▶ _Problem to work on_: Include no pictures. Output exactly the lines from the one that contains "مسؤله عنها ولا انتي عندك مانع؟" through the final line of the entries.

Page images and extracted text
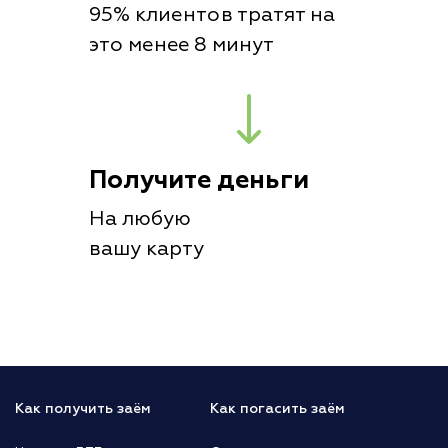
95% клиентов тратят на
это менее 8 минут
Получите деньги
На любую
вашу карту
Как получить заём
Как погасить заём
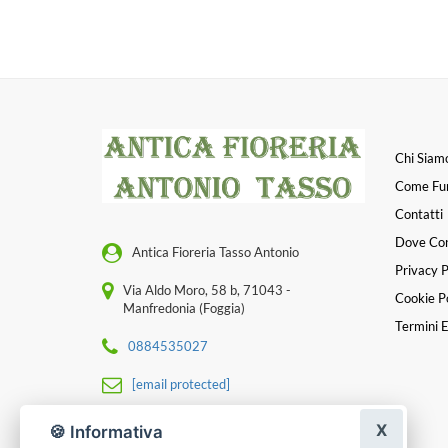
Chi Siam
Come Fu
Contatti
Dove Co
Antica Fioreria Tasso Antonio
Privacy P
Via Aldo Moro, 58 b, 71043 -
Cookie Po
Manfredonia (Foggia)
Termini E
0884535027
[email protected]
P. IVA 02148580711
X
🍪 Informativa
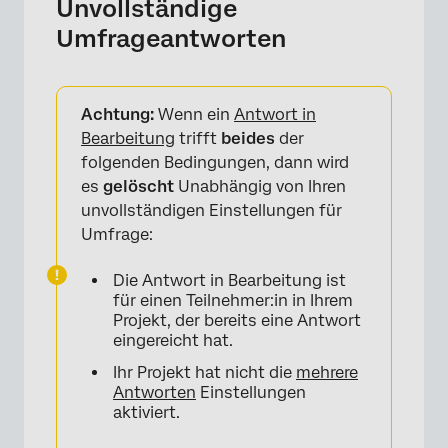
Unvollständige
Umfrageantworten
Achtung:
Wenn ein
Antwort in
Bearbeitung
trifft
beides
der
folgenden Bedingungen, dann wird
es
gelöscht
Unabhängig von Ihren
unvollständigen Einstellungen für
Umfrage:
Die Antwort in Bearbeitung ist
für einen Teilnehmer:in in Ihrem
Projekt, der bereits eine Antwort
eingereicht hat.
Ihr Projekt hat nicht die
mehrere
Antworten
Einstellungen
aktiviert.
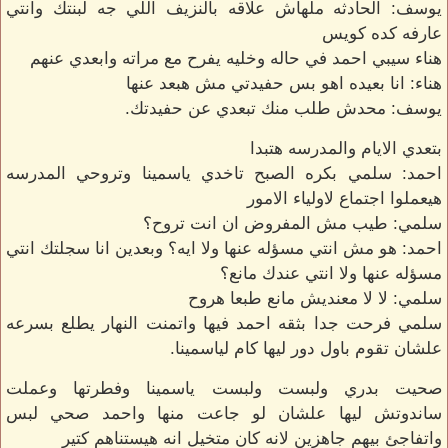
يوسف: الحادثه ملهاش علاقه بالنزيف اللي جه لبنتك وانتي
عارفه كده كويس
هناء سيبي احمد في حاله وخليه يفرح مع مراته وابعدي عنهم
هناء: انا بعيده اهو بس حفيدتي مش هبعد عنها
يوسف: محدش طلب منك تبعدي عن حفيدتك.
بتعدي الايام والمدرسه هتبدا
احمد: سلمي بكره الصبح تاخدي ياسمينا وتروحي المدرسه
هيعملوا اجتماع لاولياء الامور
سلمي: طيب مش المفروض ان انت تروح؟
احمد: هو مش انتي مسؤله عنها ولا ايه؟ وبعدين انا سجلتك انتي
مسؤله عنها ولا انتي عندك مانع؟
سلمي: لا لا معنديش مانع طبعا هروح
سلمي فرحت جدا بثقه احمد فيها واتمنت النهار يطلع بسرعه
علشان تقوم باول دور ليها كام لياسمينا.
صحيت بدري ولبست ولبست ياسمينا وفطرتها وعملت
ساندوتش ليها علشان لو جاعت منها واحمد صحي لبس
واتفاجئ بيهم جاهزين لانه كان متخيل انه هيستناهم كتير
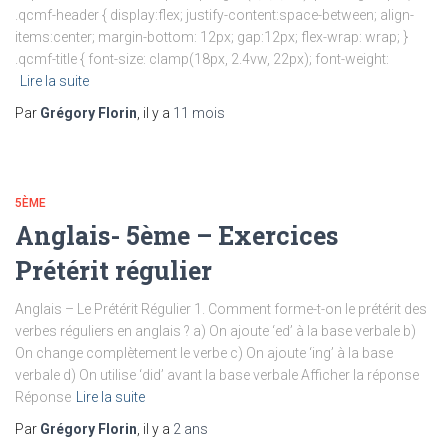
.qcmf-header { display:flex; justify-content:space-between; align-
items:center; margin-bottom: 12px; gap:12px; flex-wrap: wrap; }
.qcmf-title { font-size: clamp(18px, 2.4vw, 22px); font-weight:
Lire la suite
Par
Grégory Florin
, il y a
11 mois
5ÈME
Anglais- 5ème – Exercices
Prétérit régulier
Anglais – Le Prétérit Régulier 1. Comment forme-t-on le prétérit des
verbes réguliers en anglais ? a) On ajoute ‘ed’ à la base verbale b)
On change complètement le verbe c) On ajoute ‘ing’ à la base
verbale d) On utilise ‘did’ avant la base verbale Afficher la réponse
Réponse
Lire la suite
Par
Grégory Florin
, il y a
2 ans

▶ _Output below_:
مسؤله عنها ولا انتي عندك مانع؟
سلمي: لا لا معنديش مانع طبعا هروح
سلمي فرحت جدا بثقه احمد فيها واتمنت النهار يطلع بسرعه
علشان تقوم باول دور ليها كام لياسمينا.
صحيت بدري ولبست ولبست ياسمينا وفطرتها وعملت
ساندوتش ليها علشان لو جاعت منها واحمد صحي لبس
واتفاجئ بيهم جاهزين لانه كان متخيل انه هيستناهم كتير
.qcmf-header { display:flex; justify-content:space-between; align-
items:center; margin-bottom: 12px; gap:12px; flex-wrap: wrap; }
.qcmf-title { font-size: clamp(18px, 2.4vw, 22px); font-weight:
Lire la suite
Par
Grégory Florin
, il y a
11 mois
5ÈME
Anglais- 5ème – Exercices
Prétérit régulier
Anglais – Le Prétérit Régulier 1. Comment forme-t-on le prétérit des
verbes réguliers en anglais ? a) On ajoute ‘ed’ à la base verbale b)
On change complètement le verbe c) On ajoute ‘ing’ à la base
verbale d) On utilise ‘did’ avant la base verbale Afficher la réponse
Réponse
Lire la suite
Par
Grégory Florin
, il y a
2 ans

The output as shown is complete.